Dataset entries
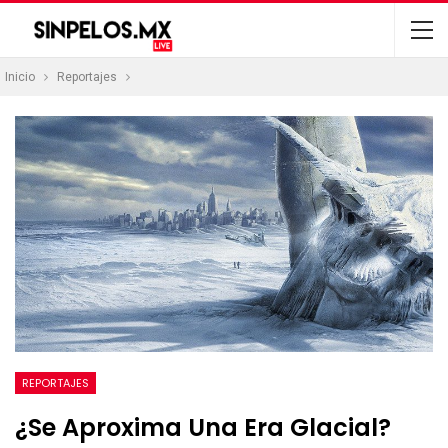
Inicio
Reportajes
REPORTAJES
¿Se Aproxima Una Era Glacial?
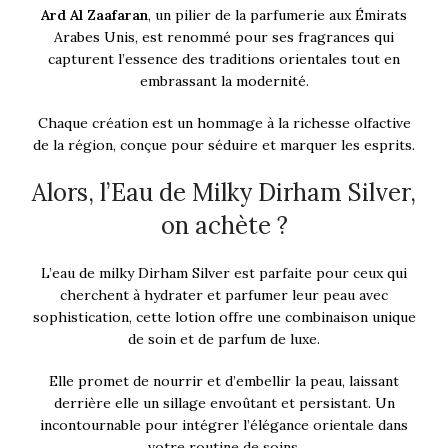
Ard Al Zaafaran
, un pilier de la parfumerie aux Émirats
Arabes Unis, est renommé pour ses fragrances qui
capturent l’essence des traditions orientales tout en
embrassant la modernité.
Chaque création est un hommage à la richesse olfactive
de la région, conçue pour séduire et marquer les esprits.
Alors, l’Eau de Milky Dirham Silver,
on achète ?
L’eau de milky Dirham Silver est parfaite pour ceux qui
cherchent à hydrater et parfumer leur peau avec
sophistication, cette lotion offre une combinaison unique
de soin et de parfum de luxe.
Elle promet de nourrir et d’embellir la peau, laissant
derrière elle un sillage envoûtant et persistant. Un
incontournable pour intégrer l’élégance orientale dans
votre routine de soins.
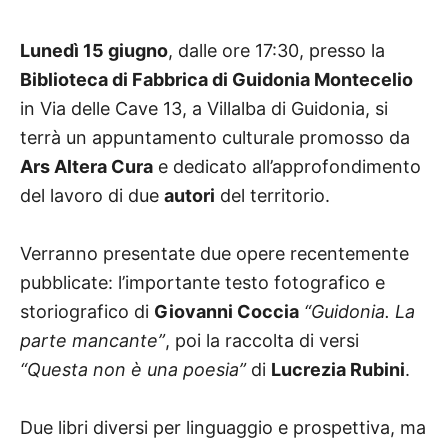
Lunedì 15 giugno
, dalle ore 17:30, presso la
Biblioteca di Fabbrica di Guidonia Montecelio
in Via delle Cave 13, a Villalba di Guidonia, si
terrà un appuntamento culturale promosso da
Ars Altera Cura
e dedicato all’approfondimento
del lavoro di due
autori
del territorio.
Verranno presentate due opere recentemente
pubblicate: l’importante testo fotografico e
storiografico di
Giovanni Coccia
“Guidonia. La
parte mancante”
, poi la raccolta di versi
“Questa non è una poesia”
di
Lucrezia Rubini
.
Due libri diversi per linguaggio e prospettiva, ma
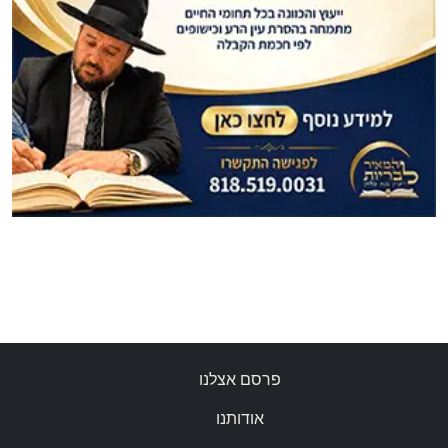
פרסם אצלנו
אודותנו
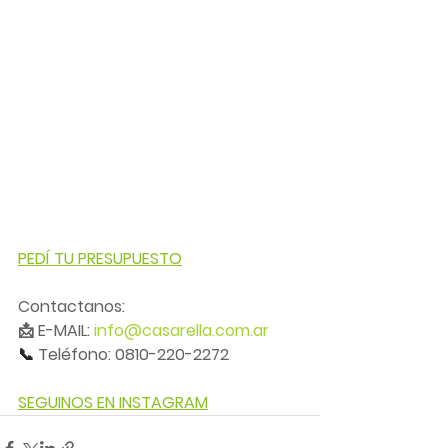
PEDÍ TU PRESUPUESTO
Contactanos:
📩 E-MAIL: 
info@casarella.com.ar
📞 
Teléfono: 0810-220-2272
SEGUINOS EN INSTAGRAM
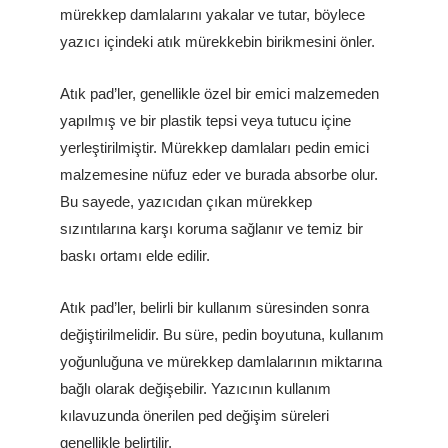
mürekkep damlalarını yakalar ve tutar, böylece
yazıcı içindeki atık mürekkebin birikmesini önler.
Atık pad’ler, genellikle özel bir emici malzemeden
yapılmış ve bir plastik tepsi veya tutucu içine
yerleştirilmiştir. Mürekkep damlaları pedin emici
malzemesine nüfuz eder ve burada absorbe olur.
Bu sayede, yazıcıdan çıkan mürekkep
sızıntılarına karşı koruma sağlanır ve temiz bir
baskı ortamı elde edilir.
Atık pad’ler, belirli bir kullanım süresinden sonra
değiştirilmelidir. Bu süre, pedin boyutuna, kullanım
yoğunluğuna ve mürekkep damlalarının miktarına
bağlı olarak değişebilir. Yazıcının kullanım
kılavuzunda önerilen ped değişim süreleri
genellikle belirtilir.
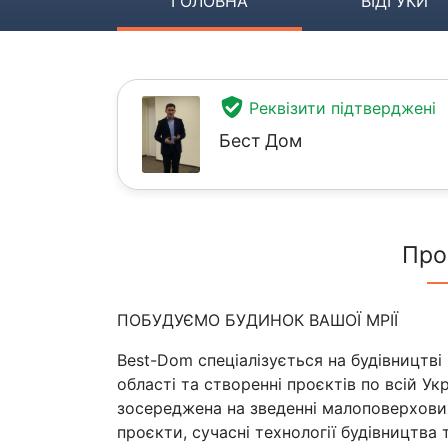
ГОЛОВНА
ВІДГУКИ
Реквізити підтверджені
Бест Дом
Про
ПОБУДУЄМО БУДИНОК ВАШОЇ МРІЇ
Best-Dom спеціалізується на будівництві 
області та створенні проєктів по всій Укр
зосереджена на зведенні малоповерхових
проєкти, сучасні технології будівництва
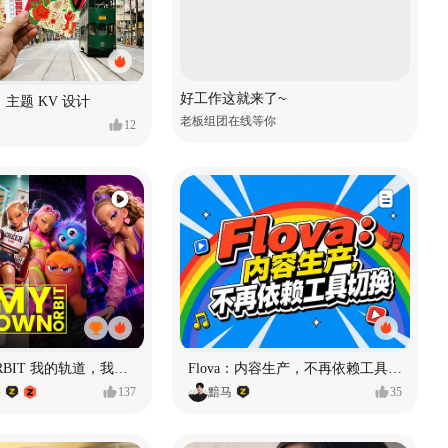
好工作这就来了~
主题 KV 设计
老板组团在线等你
12
MY OWN ORBIT 我的轨道，我的定义#MVLAND嘻哈狂欢派对
Flova：内容生产，不再依赖工具切换
格
137
黯马
35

## [What this task involves]
State how many lines in the data include the string "pedin". Nothing else belongs in the reply.

## [Written solution]
2